Experimental Study on the Performance of a Single Sofc During Internal Reforming

Abstract

In the present work, a combined experimental and numerical investigation towards methane reforming using intermediate temperature solid oxide fuel cells (IT-SOFCs) with different gas compositions is presented. Steam methane reforming has been investigated from the perspective of methane conversion, hydrogen yield, power delivered, and cell stability. Different ratios between methane, steam, carbon dioxide, carbon monoxide and hydrogen were used in order to simulate different grades of methane internal reforming in the SOFC. Experimentally, it is reported an extensive characterization of these commercial anode-supported single cells by means of electrochemical impedance spectroscopy (EIS) and the distribution of relaxation times (DRT) method, polarization (I-V) curves and gas composition and temperature analyses for three different reformate compositions. Simultaneous gas and temperature analyses were carried out throughout the anode by means of an in-house built validated spot-sampling set-up. Additionally, in order to analyze the effect on the performance and stability of these planar IT-SOFC systems under internal reforming, a long-term test has been also carried out. Also, in this case, localized gas analyses and temperature measurements were frequently carried out, as well as EIS and I-V curves.
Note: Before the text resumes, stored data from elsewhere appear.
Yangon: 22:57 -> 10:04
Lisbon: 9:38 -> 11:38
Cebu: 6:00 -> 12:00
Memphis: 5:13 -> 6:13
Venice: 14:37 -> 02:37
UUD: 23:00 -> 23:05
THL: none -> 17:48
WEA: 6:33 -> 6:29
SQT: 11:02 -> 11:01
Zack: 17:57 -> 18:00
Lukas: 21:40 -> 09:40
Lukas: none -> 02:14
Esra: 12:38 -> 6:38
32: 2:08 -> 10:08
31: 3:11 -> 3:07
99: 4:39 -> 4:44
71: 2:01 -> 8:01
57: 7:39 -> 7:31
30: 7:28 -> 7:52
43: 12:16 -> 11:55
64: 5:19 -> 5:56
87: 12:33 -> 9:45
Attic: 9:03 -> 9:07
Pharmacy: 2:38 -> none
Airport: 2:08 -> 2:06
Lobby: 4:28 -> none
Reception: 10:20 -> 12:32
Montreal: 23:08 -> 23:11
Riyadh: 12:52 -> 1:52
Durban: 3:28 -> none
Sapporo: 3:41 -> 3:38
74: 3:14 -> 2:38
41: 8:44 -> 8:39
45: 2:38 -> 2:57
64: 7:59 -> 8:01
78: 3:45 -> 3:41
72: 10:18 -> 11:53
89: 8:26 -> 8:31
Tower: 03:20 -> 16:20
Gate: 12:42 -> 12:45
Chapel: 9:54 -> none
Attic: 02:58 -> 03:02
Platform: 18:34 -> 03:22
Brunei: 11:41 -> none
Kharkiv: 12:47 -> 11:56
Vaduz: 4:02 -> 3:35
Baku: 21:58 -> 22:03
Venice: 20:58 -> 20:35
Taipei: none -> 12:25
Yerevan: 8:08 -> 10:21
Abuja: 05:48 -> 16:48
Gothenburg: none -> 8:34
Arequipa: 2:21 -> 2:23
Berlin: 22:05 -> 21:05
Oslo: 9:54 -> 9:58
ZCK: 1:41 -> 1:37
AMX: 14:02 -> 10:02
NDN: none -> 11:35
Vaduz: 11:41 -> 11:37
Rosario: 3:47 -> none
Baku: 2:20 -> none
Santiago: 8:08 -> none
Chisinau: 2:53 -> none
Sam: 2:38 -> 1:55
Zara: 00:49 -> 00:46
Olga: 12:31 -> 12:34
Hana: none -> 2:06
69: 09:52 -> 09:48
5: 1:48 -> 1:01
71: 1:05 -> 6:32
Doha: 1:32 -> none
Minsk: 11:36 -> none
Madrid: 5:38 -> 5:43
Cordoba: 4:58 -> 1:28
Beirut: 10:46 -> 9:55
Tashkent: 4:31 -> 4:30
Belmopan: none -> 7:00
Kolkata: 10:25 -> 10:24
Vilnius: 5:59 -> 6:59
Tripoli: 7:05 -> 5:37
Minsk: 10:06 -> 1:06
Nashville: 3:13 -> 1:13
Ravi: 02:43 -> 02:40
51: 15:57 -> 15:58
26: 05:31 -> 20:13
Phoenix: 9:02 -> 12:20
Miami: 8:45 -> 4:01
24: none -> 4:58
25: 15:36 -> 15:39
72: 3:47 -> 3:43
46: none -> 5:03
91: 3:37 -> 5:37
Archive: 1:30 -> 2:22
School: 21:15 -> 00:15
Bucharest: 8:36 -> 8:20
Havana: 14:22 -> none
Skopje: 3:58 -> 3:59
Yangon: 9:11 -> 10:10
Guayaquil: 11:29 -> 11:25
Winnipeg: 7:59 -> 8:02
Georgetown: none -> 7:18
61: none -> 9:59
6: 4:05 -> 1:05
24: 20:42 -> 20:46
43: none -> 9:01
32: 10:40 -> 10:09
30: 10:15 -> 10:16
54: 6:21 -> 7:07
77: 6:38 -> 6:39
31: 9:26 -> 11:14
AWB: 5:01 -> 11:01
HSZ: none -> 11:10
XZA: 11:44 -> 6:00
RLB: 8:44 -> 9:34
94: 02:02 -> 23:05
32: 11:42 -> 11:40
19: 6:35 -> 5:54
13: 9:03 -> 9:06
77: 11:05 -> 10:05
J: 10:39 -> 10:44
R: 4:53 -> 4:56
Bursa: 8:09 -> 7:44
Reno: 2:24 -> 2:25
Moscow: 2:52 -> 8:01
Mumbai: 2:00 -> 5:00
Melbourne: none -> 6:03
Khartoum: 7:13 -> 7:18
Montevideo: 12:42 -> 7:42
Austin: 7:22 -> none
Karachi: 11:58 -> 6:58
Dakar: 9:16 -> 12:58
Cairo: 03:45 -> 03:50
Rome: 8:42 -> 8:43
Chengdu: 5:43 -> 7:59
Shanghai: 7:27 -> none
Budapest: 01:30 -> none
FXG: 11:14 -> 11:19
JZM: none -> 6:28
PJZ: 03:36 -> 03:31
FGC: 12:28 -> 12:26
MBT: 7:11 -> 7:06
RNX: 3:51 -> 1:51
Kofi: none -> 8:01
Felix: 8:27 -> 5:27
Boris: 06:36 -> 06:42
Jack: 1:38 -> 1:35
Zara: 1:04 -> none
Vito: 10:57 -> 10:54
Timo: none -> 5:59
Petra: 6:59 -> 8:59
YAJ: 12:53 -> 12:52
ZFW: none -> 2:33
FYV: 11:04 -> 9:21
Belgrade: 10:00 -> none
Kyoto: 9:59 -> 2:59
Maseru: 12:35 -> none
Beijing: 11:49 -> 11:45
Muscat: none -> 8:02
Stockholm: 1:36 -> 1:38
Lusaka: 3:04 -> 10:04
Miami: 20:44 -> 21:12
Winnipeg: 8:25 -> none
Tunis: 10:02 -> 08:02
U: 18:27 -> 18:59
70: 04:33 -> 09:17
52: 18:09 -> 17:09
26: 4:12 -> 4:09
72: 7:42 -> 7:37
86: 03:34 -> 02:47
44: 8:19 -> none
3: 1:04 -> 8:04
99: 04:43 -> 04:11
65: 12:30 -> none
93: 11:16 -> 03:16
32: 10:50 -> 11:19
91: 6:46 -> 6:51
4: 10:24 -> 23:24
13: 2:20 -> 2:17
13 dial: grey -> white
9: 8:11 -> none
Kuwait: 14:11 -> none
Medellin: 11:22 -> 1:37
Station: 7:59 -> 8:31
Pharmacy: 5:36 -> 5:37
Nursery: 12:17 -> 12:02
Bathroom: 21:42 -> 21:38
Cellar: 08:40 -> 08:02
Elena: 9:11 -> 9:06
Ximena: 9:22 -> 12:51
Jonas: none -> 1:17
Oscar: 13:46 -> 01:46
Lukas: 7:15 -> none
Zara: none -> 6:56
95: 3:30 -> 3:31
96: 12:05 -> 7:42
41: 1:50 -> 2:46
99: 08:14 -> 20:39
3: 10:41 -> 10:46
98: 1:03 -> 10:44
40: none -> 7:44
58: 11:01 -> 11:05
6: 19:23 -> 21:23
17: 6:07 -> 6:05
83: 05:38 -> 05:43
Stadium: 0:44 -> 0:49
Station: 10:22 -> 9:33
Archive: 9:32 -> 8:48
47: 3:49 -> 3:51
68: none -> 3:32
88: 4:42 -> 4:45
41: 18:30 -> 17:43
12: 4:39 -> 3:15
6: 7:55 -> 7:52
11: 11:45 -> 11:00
The impedance spectra have been also analyzed through the DRT method and the cell study complemented with a post-mortem analysis. Furthermore, a comprehensive zero-dimensional (0D) model of the tested samples, incorporating thermodynamic equilibrium and some experimental parameters, has been also validated by confronting the simulated polarization curves with the experimental ones. Thermodynamic equilibrium modeling was employed to determine the concentrations of each gas species in the equilibrium state. Finally, an additional 2D model, based on finite differences and combined with some experimental results, has been also implemented for a mapping of the current density distribution over the anode.